Saturday, September 17, 2005

Update: 5 1/2 Months Post Stroke

Our last "normal" day was March 31, 2005, but we didn't know that then.

We had gone to dinner at a new Mexican Restaurant, watched a little TV, and went to bed. He tells me (I slept through this part) that he woke up about 11pm because he smelled something burning. He looked outside and didn't see anything, and went back to bed.About 2AM he woke me up, saying something was wrong. He was dizzy, couldn't walk without stumbling, and had what he described at the worst headache in his life. So we sat up in the living room for a couple of hours, seeing if he would get better (He'd had one episode where his BP spiked, and I took him to the ER. At least that's what they said it was.
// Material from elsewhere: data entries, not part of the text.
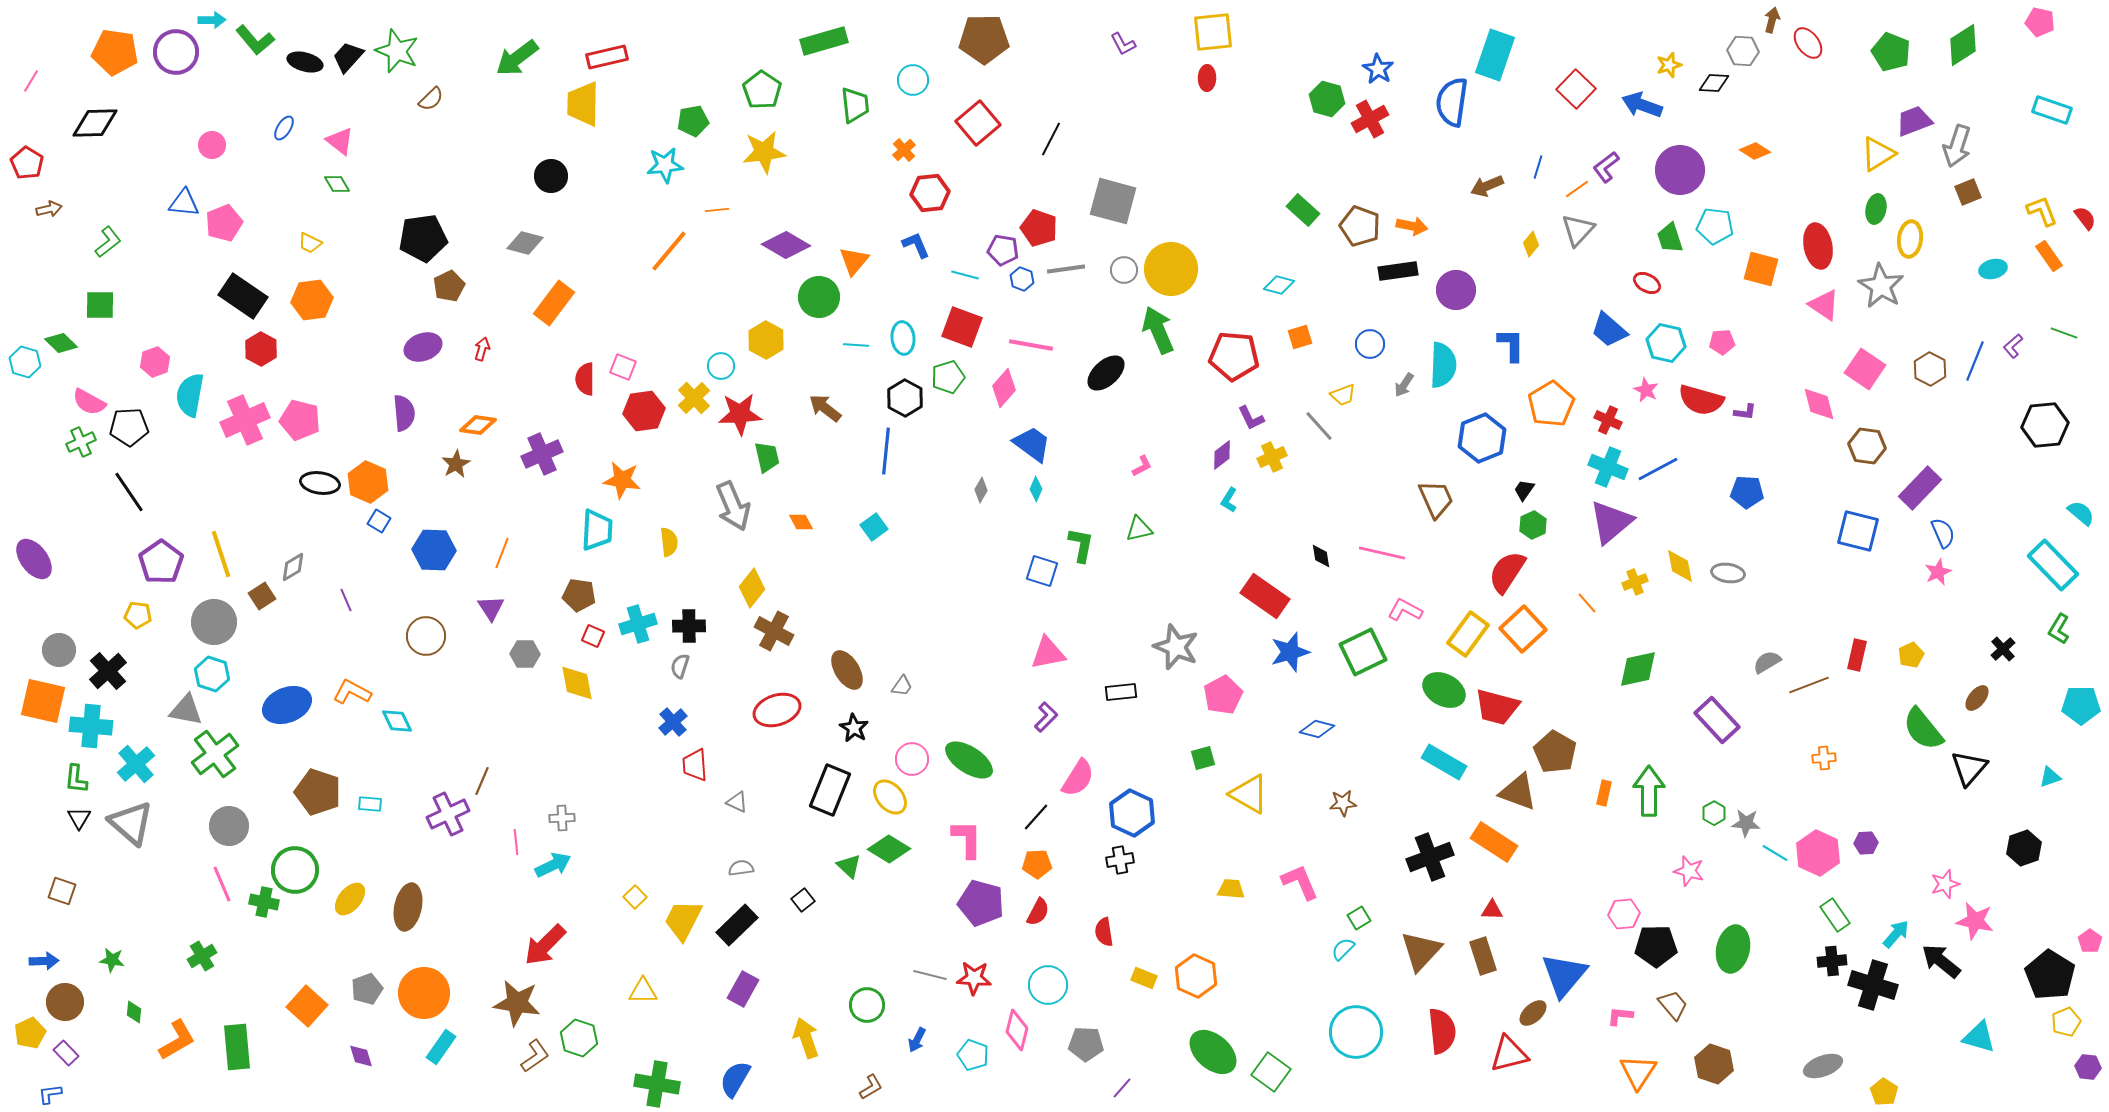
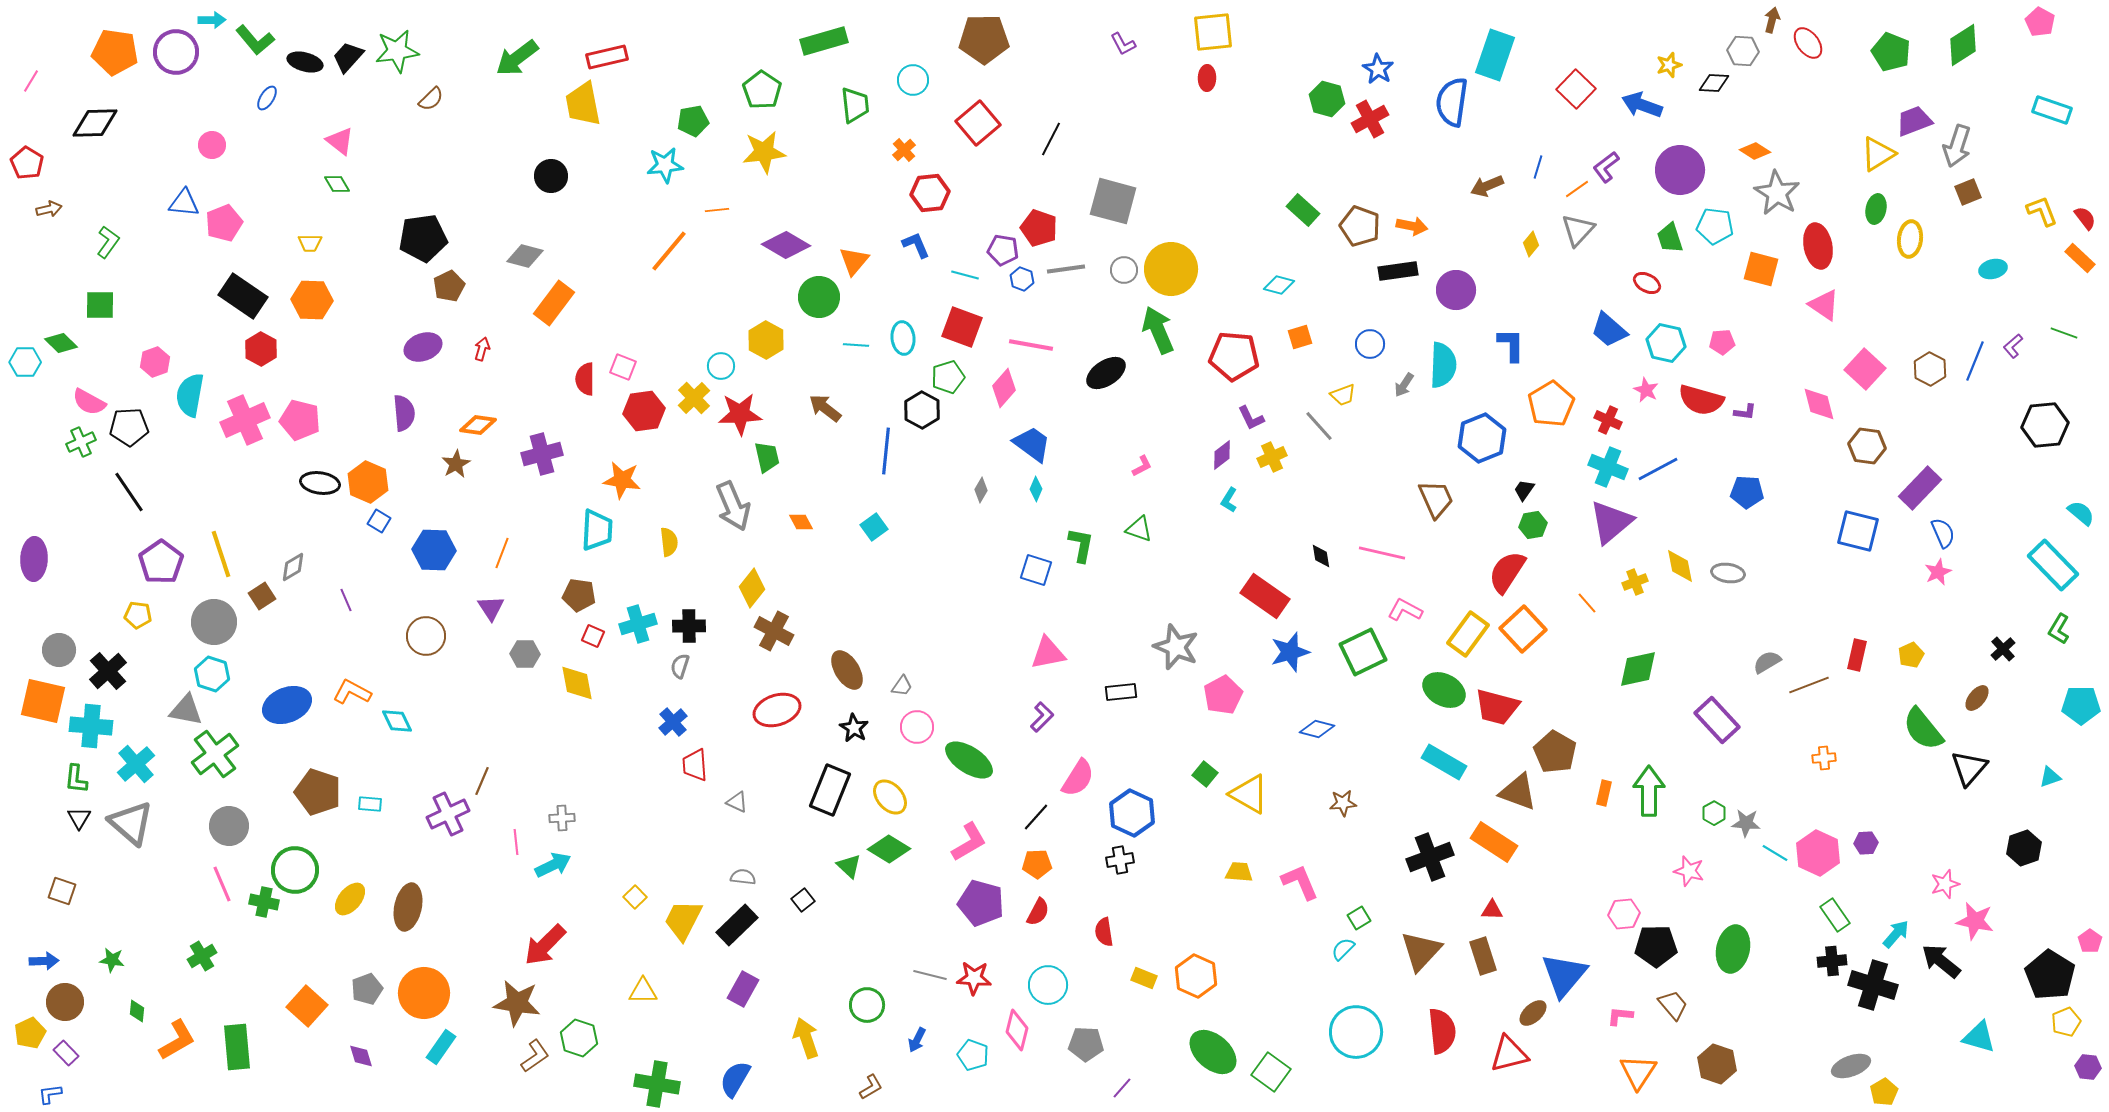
pink pentagon at (2040, 22): rotated 16 degrees clockwise
green star at (397, 51): rotated 30 degrees counterclockwise
yellow trapezoid at (583, 104): rotated 12 degrees counterclockwise
blue ellipse at (284, 128): moved 17 px left, 30 px up
green L-shape at (108, 242): rotated 16 degrees counterclockwise
yellow trapezoid at (310, 243): rotated 25 degrees counterclockwise
gray diamond at (525, 243): moved 13 px down
orange rectangle at (2049, 256): moved 31 px right, 2 px down; rotated 12 degrees counterclockwise
gray star at (1881, 286): moved 104 px left, 93 px up
orange hexagon at (312, 300): rotated 9 degrees clockwise
cyan hexagon at (25, 362): rotated 16 degrees counterclockwise
pink square at (1865, 369): rotated 9 degrees clockwise
black ellipse at (1106, 373): rotated 9 degrees clockwise
black hexagon at (905, 398): moved 17 px right, 12 px down
purple cross at (542, 454): rotated 9 degrees clockwise
green hexagon at (1533, 525): rotated 16 degrees clockwise
green triangle at (1139, 529): rotated 32 degrees clockwise
purple ellipse at (34, 559): rotated 39 degrees clockwise
blue square at (1042, 571): moved 6 px left, 1 px up
purple L-shape at (1046, 717): moved 4 px left
green square at (1203, 758): moved 2 px right, 16 px down; rotated 35 degrees counterclockwise
pink circle at (912, 759): moved 5 px right, 32 px up
pink L-shape at (967, 839): moved 2 px right, 3 px down; rotated 60 degrees clockwise
gray semicircle at (741, 868): moved 2 px right, 9 px down; rotated 15 degrees clockwise
yellow trapezoid at (1231, 889): moved 8 px right, 17 px up
green diamond at (134, 1012): moved 3 px right, 1 px up
brown hexagon at (1714, 1064): moved 3 px right
gray ellipse at (1823, 1066): moved 28 px right
yellow pentagon at (1884, 1092): rotated 8 degrees clockwise
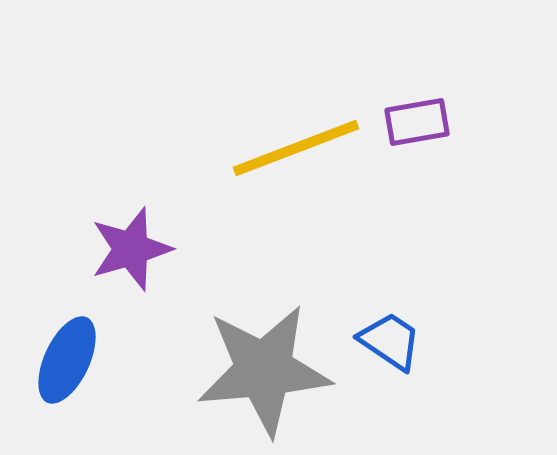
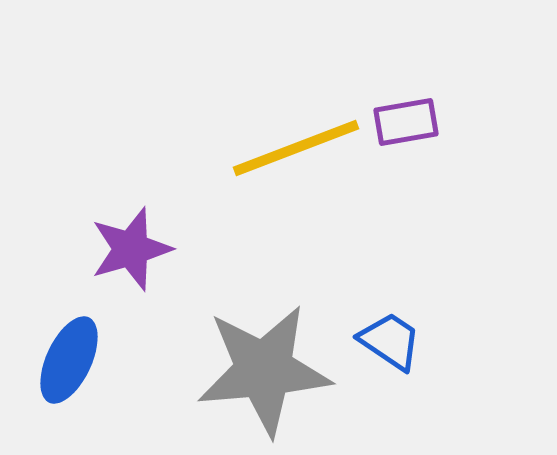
purple rectangle: moved 11 px left
blue ellipse: moved 2 px right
Symptoms were similar, but not as severe. I'm not sure he didn't have a stroke then, a couple of years ago).

We went back to bed for an hour or two, and when we woke up he was no better, so I took him to the VA clinic when they opened at 7:30AM. They immediately assessed him and sent him to the local imaging clinic for an MRI. The technician there was not very supportive, and Rollin couldn't handle the tube. I asked to sedate him and he said no. So I took him home, stopping to tell the DR what had happened. He said he would have ordered sedation if the tech had called. I tried, what more could I do? So they said take him home and if he gets worse over the weekend, take him to the ER.

Monday afternoon he had an open MRI. He was still scared, but they let me sit on a chair and hold his hand through the procedure. It was after the VA clinic had closed by now, and so we went directly home. About 5:30PM the DR calls me and says he'd had a stroke. I remember my response "Oh, really?".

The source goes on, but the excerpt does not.